For years, Ryanair had an incredibly limited and uncompromising baggage policy. Passengers could only bring one piece of hand luggage with them onboard the aircraft and the policy was strictly enforced. Gate agents would make everyone demonstrate that their bag could fit in the baggage sizer and if it didn’t, a hefty charge was levied. Even the smallest additional bag had to be consolidated into one.
Many an unfortunate passenger was caught out. Even the dimensions of a permitted cabin bag was different (ie. smaller) on Ryanair than other airlines – including comparable low-cost carriers. Before long, luggage manufacturers even started making cabin bags which were sized just right to travel on Ryanair.
The policy was, perhaps unsurprisingly, incredibly unpopular but then the Irish airline realised it paid to be nicer to its customers. Under its ‘Always Getting Better’ campaign, Ryanair significantly altered its in-cabin baggage policy, allowing passengers to bring two pieces of cabin bag with them for free (one small piece to fit under the seat in front and the other to go in an overhead locker)
Did being nice cause delays?
At the same time, gate agents and cabin crew became a little bit more relaxed about checking what passengers were bringing onboard but it wasn’t without its problems. Ryanair suddenly found itself facing the same issues that plague other carriers – far too many bags being brought onboard with no space to put them.
Ryanair started to incur delays – an added expense the airline could do without. In an attempt to temporarily relieve the issue, Ryanair started to gate check larger cabin bags for free. Only customers who had bought priority boarding would be guaranteed the opportunity to bring their bags on the plane with them.
But with that came yet more expense and delays. Which is why Ryanair is yet again changing its baggage policy – taking effect from 1st November for all passengers, regardless of when you bought your ticket.
The new baggage policy…
Here are the key changes:
- Only Priority Boarding customers will be able to bring two bags with them in the cabin. Priority boarding costs just €6 but is limited to only 95 passengers per flight (a Ryanair 737 can seat 189 passengers)
- Everyone else will only be allowed to bring one small bag that can fit under the seat in front of them onto the aircraft. For reference, the permitted dimensions are: 40x20x25cm.
- However, you can purchase checked baggage up to a maximum weight of 10kg for €8.
- This is in addition to the standard €25 fee for checked baggage up to a maximum weight of 20kg.
- If a non-priority passenger has a bag which doesn’t fit in the small bag sizer, they will incur a charge of €25 to gate check their cabin bag.

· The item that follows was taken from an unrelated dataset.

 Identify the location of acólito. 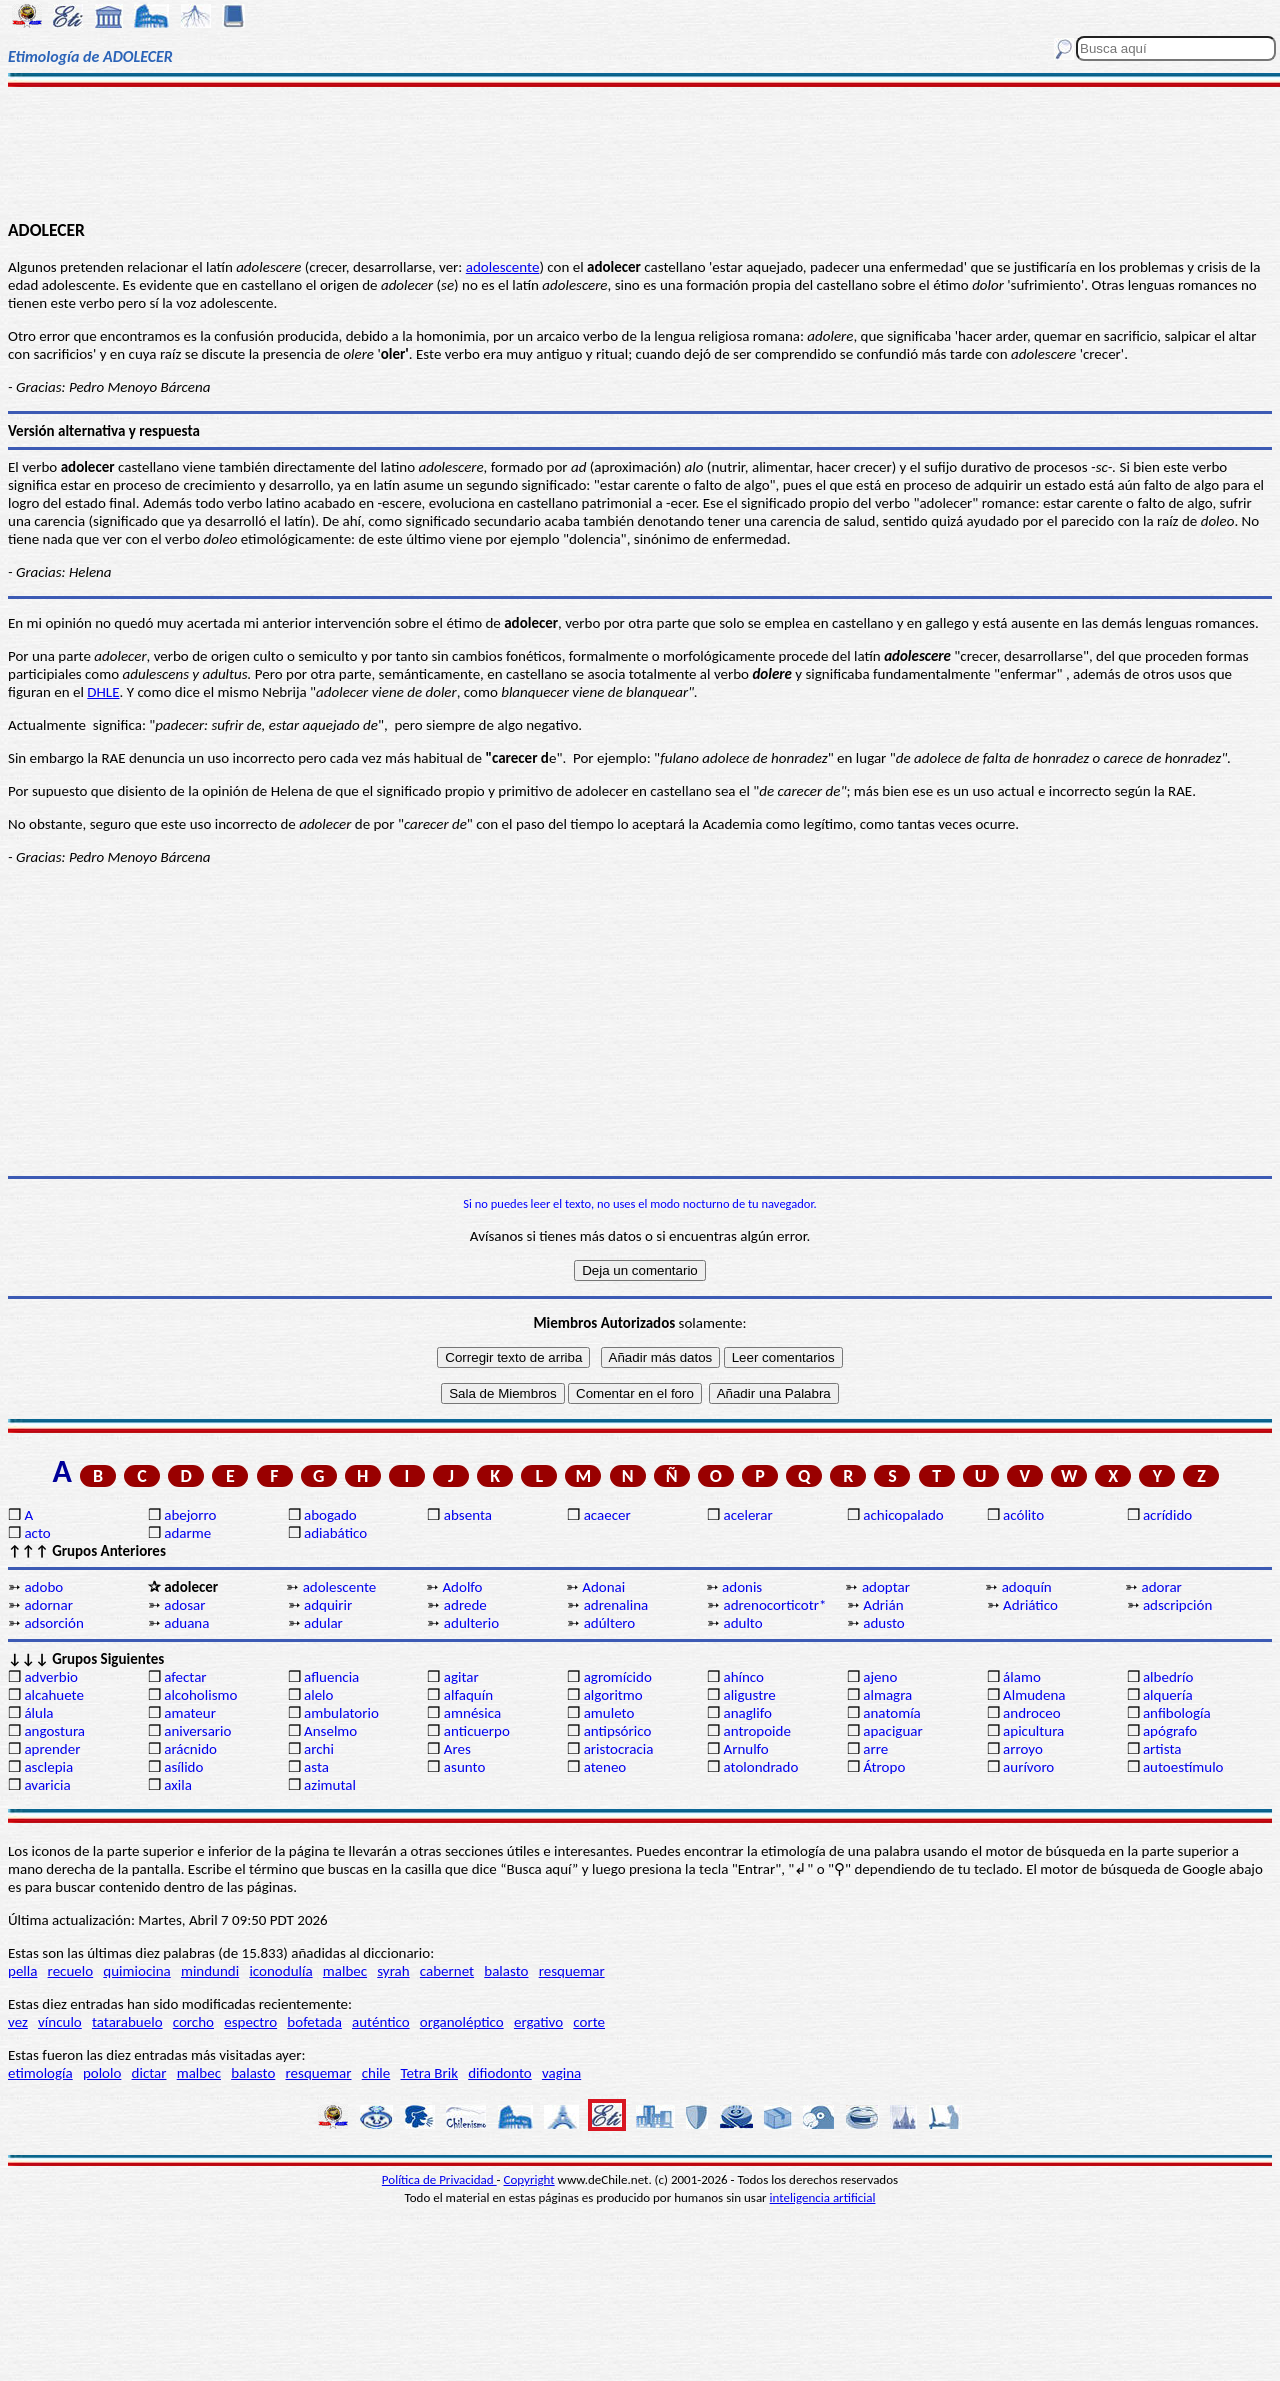 (1023, 1515). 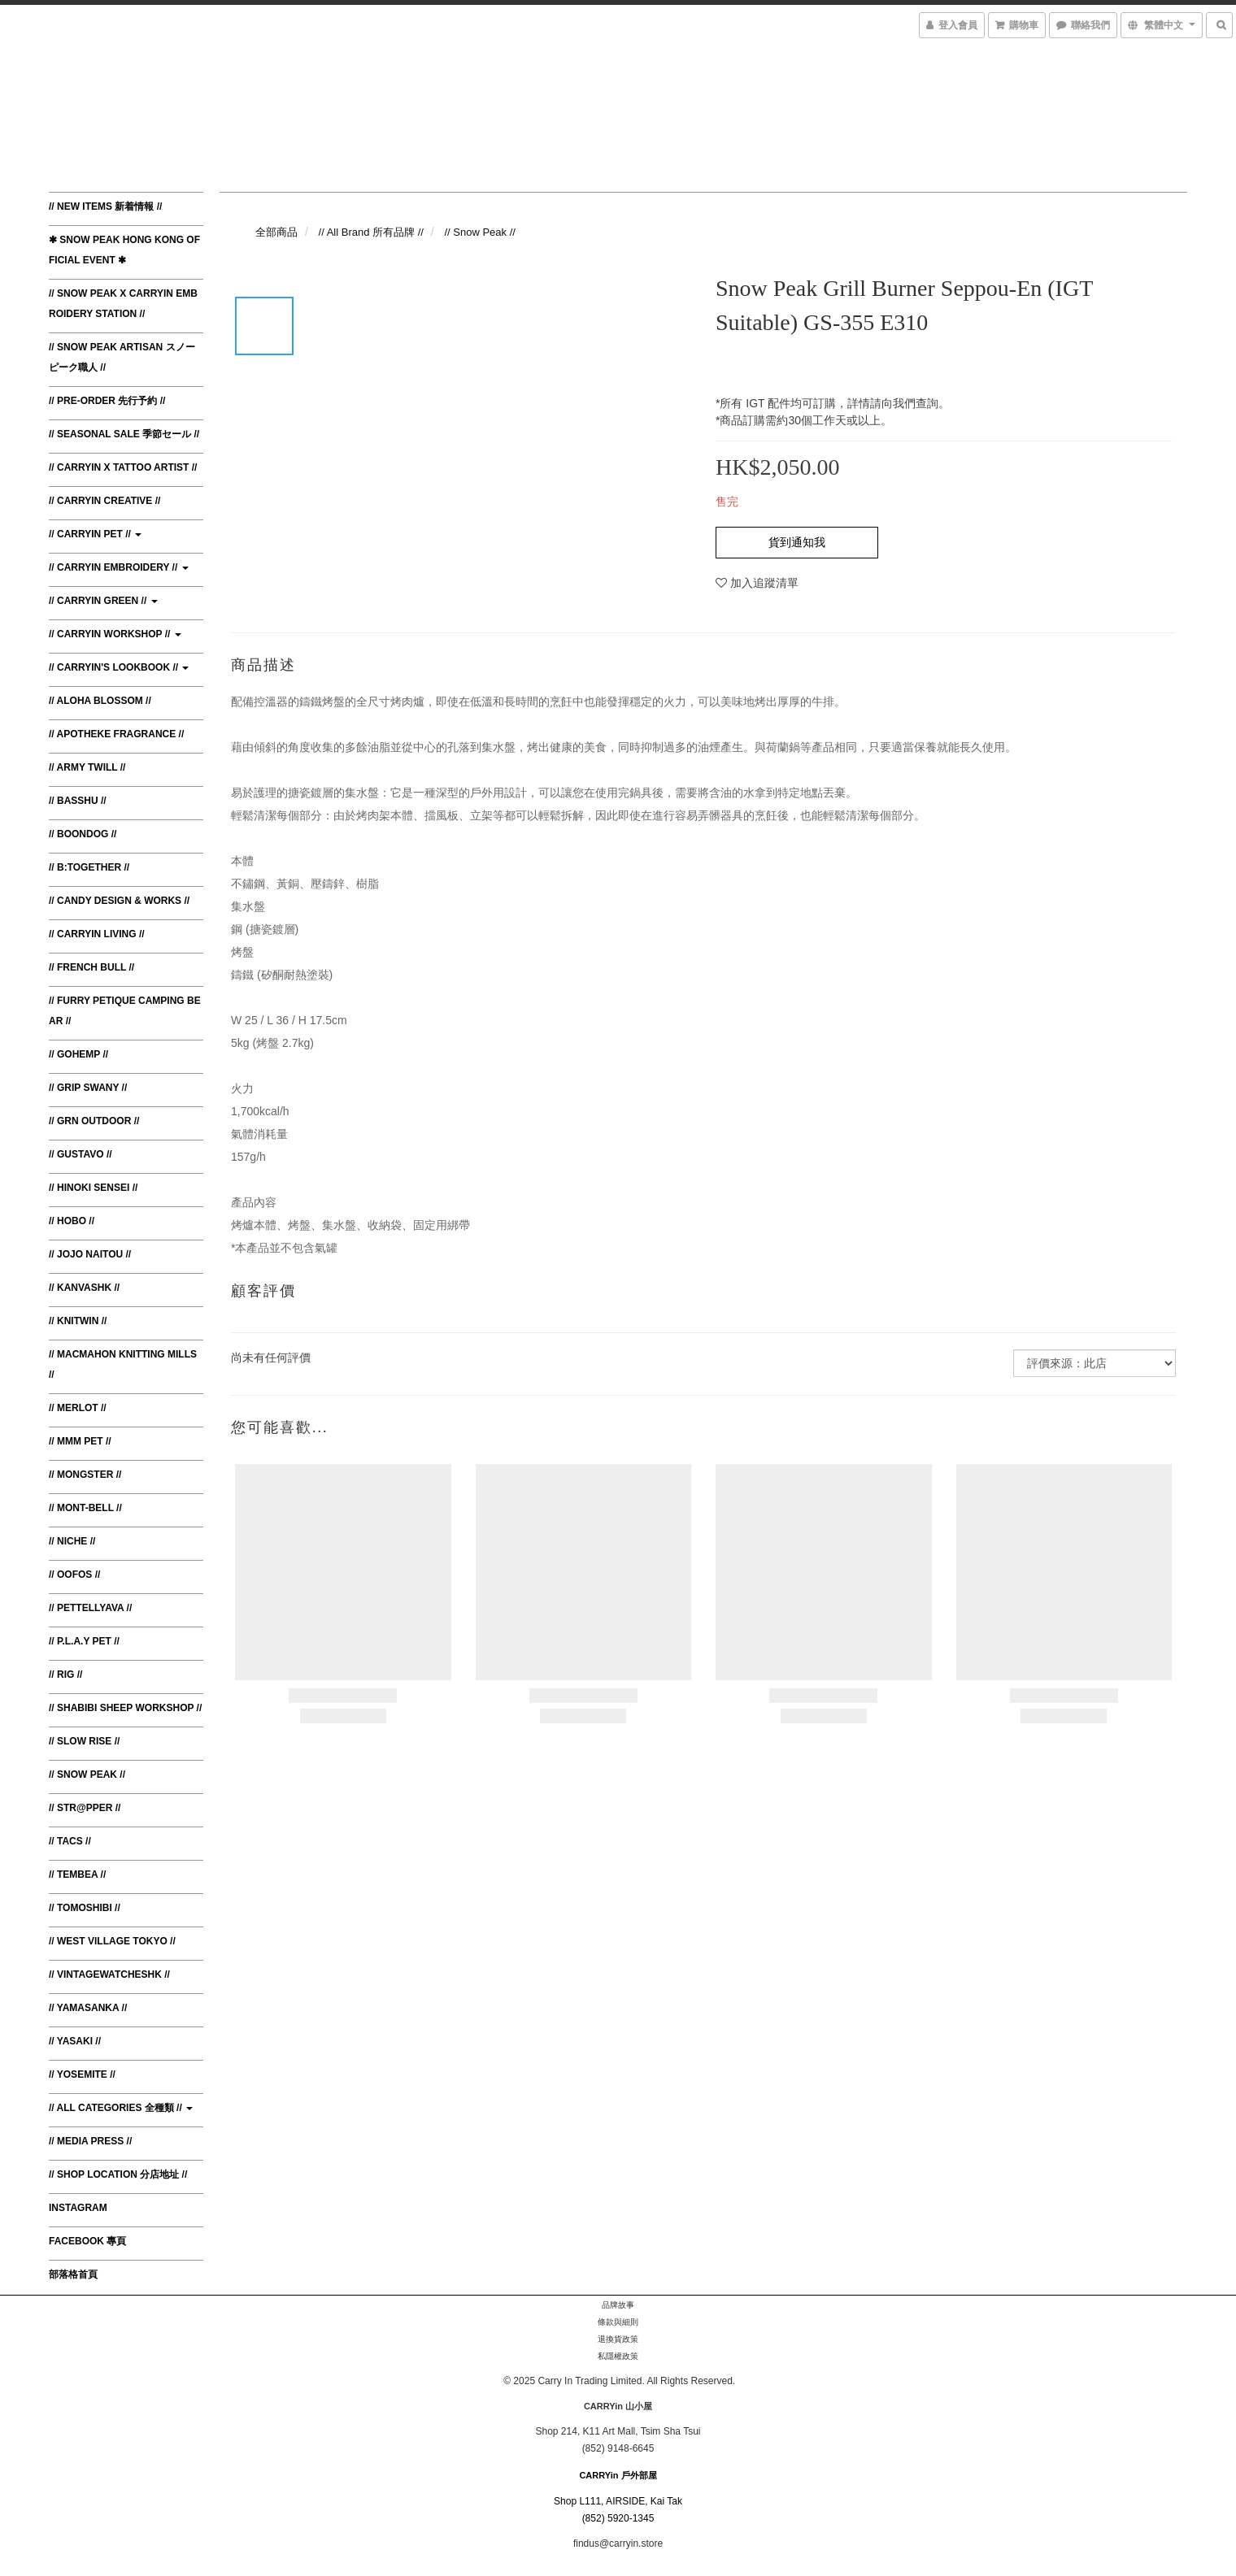 The image size is (1236, 2576). What do you see at coordinates (93, 1187) in the screenshot?
I see `// Hinoki Sensei //` at bounding box center [93, 1187].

Punctuality, not money making says Ryanair
Ryanair says this change in policy is all about reducing delays – not making money or sneaking in an extra fee. In fact, the airline said in a statement that it might even lose revenue but it wanted to improve punctuality. In addition, Ryanair explained:
“We also believe that bigger bags is a service customers should pay for when our average fare is under €40.”
“This new policy will speed up the boarding and cut flight delays. 60% of customers will be unaffected by these changes and we expect that the other 40% will either choose to buy Priority Boarding or a 10kg check bag or will choose to travel with only one (free) small bag as 30% already do so today,” explained Ryanair’s chief spokesperson, Kenny Jacobs.
Deal struck with pilots union
In more positive news, Ryanair today reached a tentative agreement with a pilots union in Ireland. The FORSA union had led five days of strike action during the summer but after a marathon negotiating session on Wednesday night, the two sides struck a deal.
The proposal will now be put to Ryanair’s directly employed pilots in Ireland, although the union is recommending they vote in favour.
It remains unclear, however, if any progress is being made with unions representing cabin crew at the airline. Flight attendants in several countries, including Spain and Portugal led a 48-hour strike in July and more may follow. The unions are demanding better pay, conditions and locally agreed contracts.